JP retained his locs following his accident, but a few years ago, it became impossible to manage them in his circumstances. VP told me her father’s locs fanned against the pillow of his bed when she visited him. A decision was taken that they would have to be cut off. This decision was arrived at with fastidious sensitivity, everybody reluctantly agreeing that it was necessary. It is plain, however, that it signalled to the family, and perhaps more widely, the final departure for JP from the man he had been. All agreed he would have hated this. He is unrecognisable now. The sensitivity of all involved, at least to my mind, guarded JP’s dignity. I am, however, left with a sense that he may not have agreed with this view.
My summary of the Proposed Palliative End-of-life (EoL) Care Plan (see Para. 12 above) reveals both the thought and expertise that has been put into it. It provides for the discontinuation of medications not necessary at the end of life; it minimises tracheostomy interventions; as pain cannot be definitively excluded, it provides for Midazolam subcutaneously and continuously, supplemented by Morphine Sulphate when required. As Dr Hanrahan has explained, the nutrition and hydration received by JP at present, is involuntary. There will be no instinct for either at the end of life. This plan is constructed to provide a peaceful and dignified death for JP, with a real prospect of his family by his side, if they feel able to be there.

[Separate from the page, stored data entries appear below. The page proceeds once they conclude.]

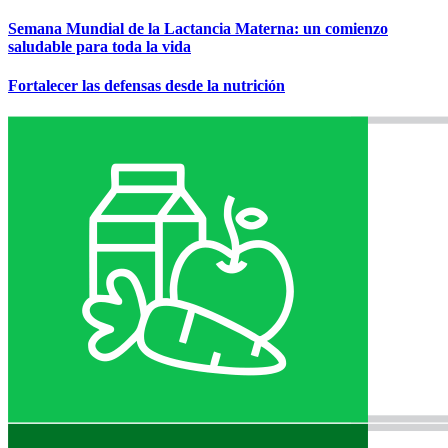
Semana Mundial de la Lactancia Materna: un comienzo
saludable para toda la vida
Fortalecer las defensas desde la nutrición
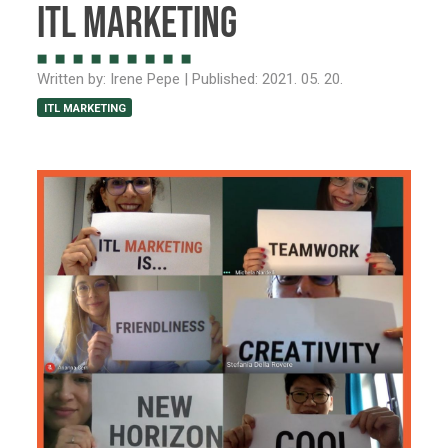
ITL Marketing
Written by:
Irene Pepe
| Published:
2021. 05. 20.
ITL MARKETING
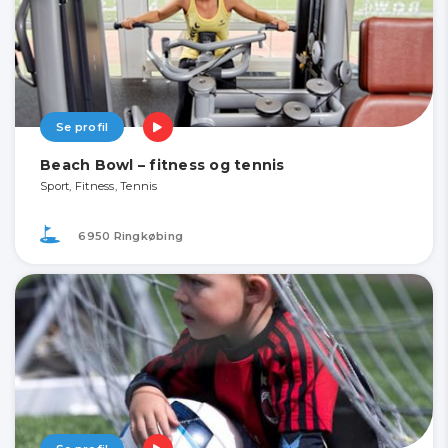
Se profil
Beach Bowl – fitness og tennis
Sport, Fitness, Tennis
6950 Ringkøbing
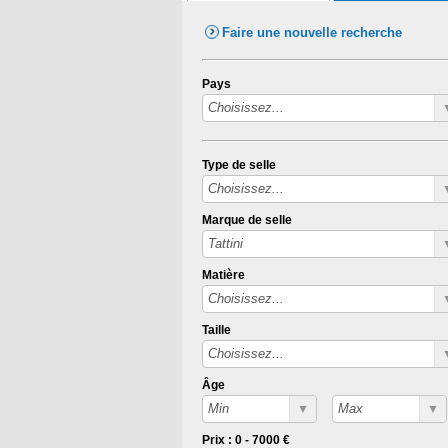
Faire une nouvelle recherche
Pays
Type de selle
Marque de selle
Matière
Taille
Âge
Prix :
0
-
7000
€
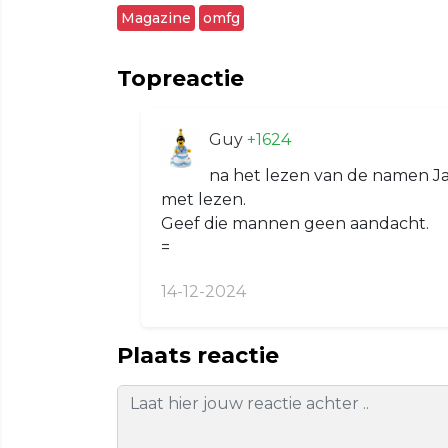
Magazine
omfg
Topreactie
Guy
+1624
na het lezen van de namen Ja
met lezen.
Geef die mannen geen aandacht.
=
14-12-2024
Plaats reactie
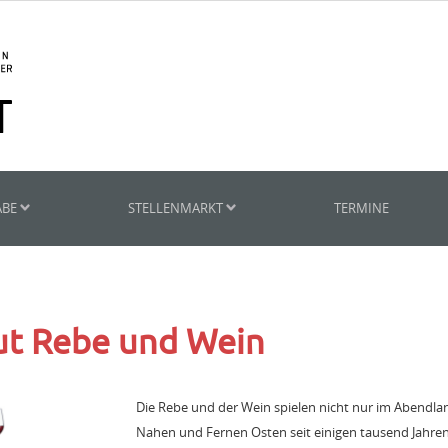
ABE
STELLENMARKT
TERMINE
ut Rebe und Wein
Die Rebe und der Wein spielen nicht nur im Abendla
Nahen und Fernen Osten seit einigen tausend Jahren 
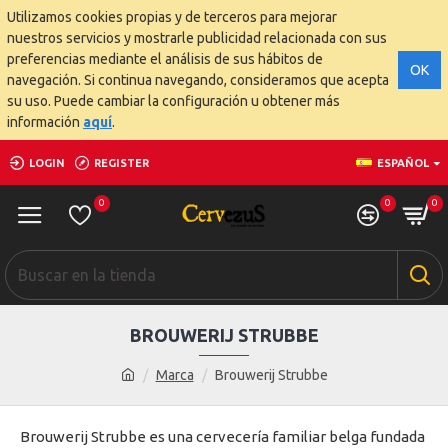
Utilizamos cookies propias y de terceros para mejorar
nuestros servicios y mostrarle publicidad relacionada con sus
preferencias mediante el análisis de sus hábitos de
OK
navegación. Si continua navegando, consideramos que acepta
su uso. Puede cambiar la configuración u obtener más
información
aquí
.
LOGIN
REGISTER
ESPAÑOL
0
0
0
BROUWERIJ STRUBBE
Marca
Brouwerij Strubbe
Brouwerij Strubbe es una cervecería familiar belga fundada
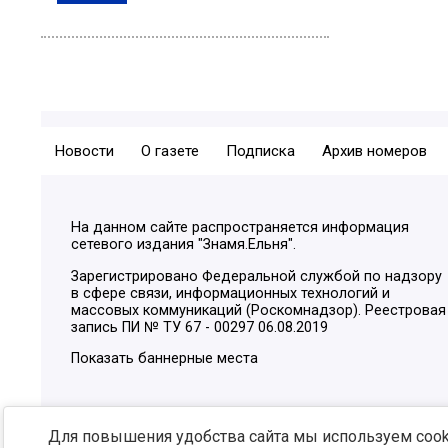
Новости
О газете
Подписка
Архив номеров
На данном сайте распространяется информация
сетевого издания "Знамя.Ельня".
Зарегистрировано Федеральной службой по надзору
в сфере связи, информационных технологий и
массовых коммуникаций (Роскомнадзор). Реестровая
запись ПИ № ТУ 67 - 00297 06.08.2019
Показать баннерные места
Для повышения удобства сайта мы используем cooki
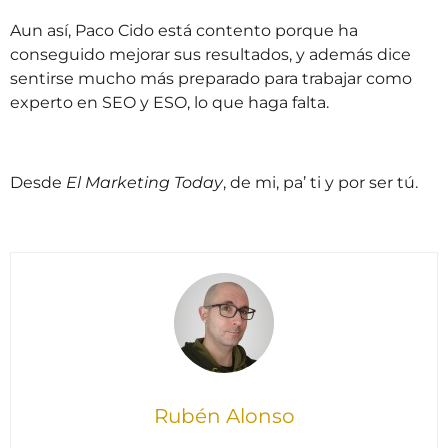
Aun así, Paco Cido está contento porque ha
conseguido mejorar sus resultados, y además dice
sentirse mucho más preparado para trabajar como
experto en SEO y ESO, lo que haga falta.
Desde
El Marketing Today
, de mi, pa’ ti y por ser tú.
Rubén Alonso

Having surveyed the full panoply of both the lay and medical evidence, I have come to the clear conclusion that it would be contrary to JP’s best interests to be provided with hydration and nutrition at this stage in his life. Such treatment would be both futile and burdensome, and, I am satisfied, particularly on the evidence of his children and late partner, not what he would have wanted. I note that the ICB remained neutral on the application but stated in its closing submissions that “it would find it difficult to see that JP would have considered it in his best interests to continue to live life in his present condition indefinitely without any realistic prospect of improvement”. I record for completeness, though it is clear from the analysis above, that the Official Solicitor has, from the outset of the hearing, also supported the Declaration on JP’s behalf that CANH is not in his best interests.